THURSDAY, Aug. 3, 2017 (HealthDay News) — Aerobic exercise seems beneficial for patients with fibromyalgia, with improvements in health-related quality of life (HRQOL), according to a review published online June 21 in the Cochrane Library.
Julia Bidonde, Ph.D., from the Norwegian Institute of Public Health in Oslo, and colleagues conducted a systematic literature review and included data from 13 randomized controlled trials involving 839 adults with a diagnosis of fibromyalgia. The trials compared aerobic training interventions versus no exercise or another intervention.
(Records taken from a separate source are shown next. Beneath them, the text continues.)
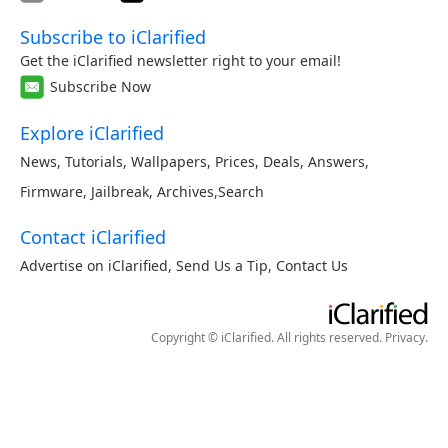
Subscribe to iClarified
Get the iClarified newsletter right to your email!
Subscribe Now
Explore iClarified
News
,
Tutorials
,
Wallpapers
,
Prices
,
Deals
,
Answers
,
Firmware
,
Jailbreak
,
Archives
,
Search
Contact iClarified
Advertise on iClarified
,
Send Us a Tip
,
Contact Us
Copyright © iClarified. All rights reserved.
Privacy
.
The researchers found that, compared with control, there were positive effects (expressed on a 0 to 100 scale with lower values best) for aerobic exercise in HRQOL (mean 56.08; absolute improvement, 8 percent; relative improvement, 15 percent); pain intensity (mean, 65.31; absolute improvement 11 percent; relative improvement 18 percent); stiffness (mean, 69; absolute difference in improvement, 8 percent; relative change in improvement, 11.4 percent); physical function (mean, 38.32; absolute change in improvement, 10 percent; relative change in improvement, 21.9 percent); and fatigue (mean, 68; absolute change in improvement, 6 percent; relative change in improvement, 8 percent). The risk ratio was moderate quality for withdrawals (1.25; 95 percent confidence interval, 0.89 to 1.77) in pooled analysis. Based on low-quality evidence from three trials on long-term effects, the benefits for pain and function persisted, but those for HRQOL and fatigue did not.
“Aerobic exercise appears to be well tolerated (similar withdrawal rates across groups), although evidence on adverse events is scarce, so we are uncertain about its safety,” the authors write.